Collaboration key to combatting health worker shortages

Global health experts in New York City discuss how host countries and countries of origin can work together to address global workforce shortages during the Building trust — international cooperation models for workforce mobility panel session at Devex Impact House on the sidelines of UNGA80. Photo by: Devex

Many countries around the world don’t have the number of health care professionals they require to run a robust health system. While there is an overall health worker shortage, part of the problem is brain drain where nurses and doctors train abroad and often don’t return, experts said during this week’s 80th United Nations General Assembly.

“We are operating from a really strong deficit, and the question is: How do we address this sustainably, equitably, and with dignity?” Anne Makena, director of partnerships at the University of Global Health Equity, or UGHE, in Rwanda, asked the room in New York.

Currently, 15% of health care workers globally are working outside their home countries, while Africa, in particular, faces a significant workforce shortage with 24% of the global disease burden but only 3% of the health care workforce.
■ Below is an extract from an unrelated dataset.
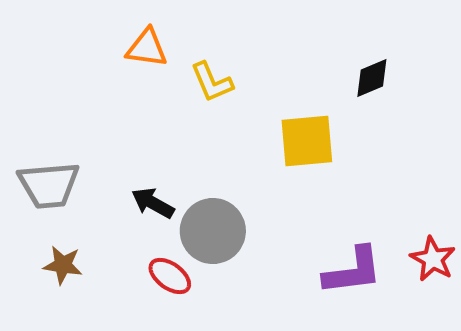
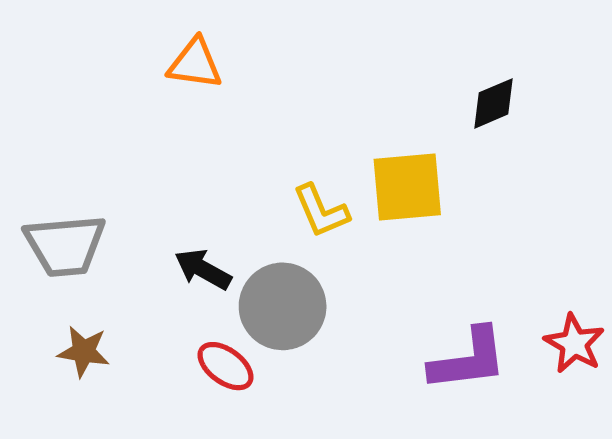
yellow L-shape: (212, 82) -> (321, 211), moved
At an UNGA80 side event, organized and hosted by the Saudi Commission for Health Specialties, or SCFHS, in partnership with Devex, four global health experts came together to discuss how international cooperation can strengthen health workforce education, retention, and mobility, especially in regions facing acute shortages.

“The world is facing the greatest health workforce challenge of our time while cross-border recruitment and migration are accelerating, opening new possibilities but also intensifying the strain on fragile systems,” said Fahad Alrowaitea, executive director of corporate communications at SCFHS. “The commission wanted to bring people together to discuss how to shape the future of global health and cocreate solutions that ensure health systems everywhere can rise to the growing demand for care.”

These were the takeaways from the event:

International recruitment models should be beneficial to both countries

Speakers described recruitment practices that avoid brain drain by pairing recruitment with training replacements. For example, Ireland recruits general practitioners from lower-income countries for postgraduate surgical training, after which they must return home.

“Ireland gets the benefit of their labor during that time. … It’s a win-win situation because they’re not taking specialists, they’re actually creating specialists,” explained Dr. Kate Tulenko, founder and board chair of global health services company Corvus Health, adding that this is a blueprint that other countries could copy. In Germany, there is also a model of bilateral agreements with governments to recruit health workers while also expanding the pool of health workers.

Medical training must be accessible locally

Many health workers opt to train overseas because they don’t have access to affordable education at home, panelists said. Innovative funding mechanisms, including loans for training institutions and student support, could expand capacity. This is why UGHE, Makena said, is located in a medically underserved area in Rwanda and offers tuition-free programs. But universities also need loans, added Tulenko, so they can expand.

Felicitas Riedl, European Investment Bank’s director for innovation and competitiveness at the projects directorate,  said the EIB provides financing for student loans and supports public and private sector development in health care education.

Technology can bridge training gaps and help to retain talent  

Riedl also highlighted how technology can be used to scale health care education while avoiding physically displacing people. Artificial intelligence, for example, is a “game-changer” that enables practical training to be done locally and theoretical content to be provided centrally, she said.

Digital platforms such as Appleseed Education, for example, can help to digitize curricula and administrative functions in low- and middle-income countries.

For technology to be scaled in this way, however, regulators should approve the use of digital learning, Tulenko said, and harmonize standards.

Human resource systems must be improved

Accurate payroll and workforce data, alongside talking to health workers about what they need, can also improve local retention. “Health workers count, and we need to count them, and we need to have the global picture,” said Rachel Hoy Deussom, global strategist for health systems and workforce at the World Bank and steering committee member for the Frontline Health Workers Coalition.

Tulenko recounted her work in the Dominican Republic, identifying six million fake workers as an example. “It’s a massive level of payroll fraud with people getting paid twice, people who are retired who are still being paid, fake people. By having the correct data … they were able to free up about $9 million per year that they then used to hire real health workers and pay all the health workers more,” she shared.

With aligned values, clear metrics, and inclusive planning, international collaboration can expand and sustain the global health workforce, the panelists said.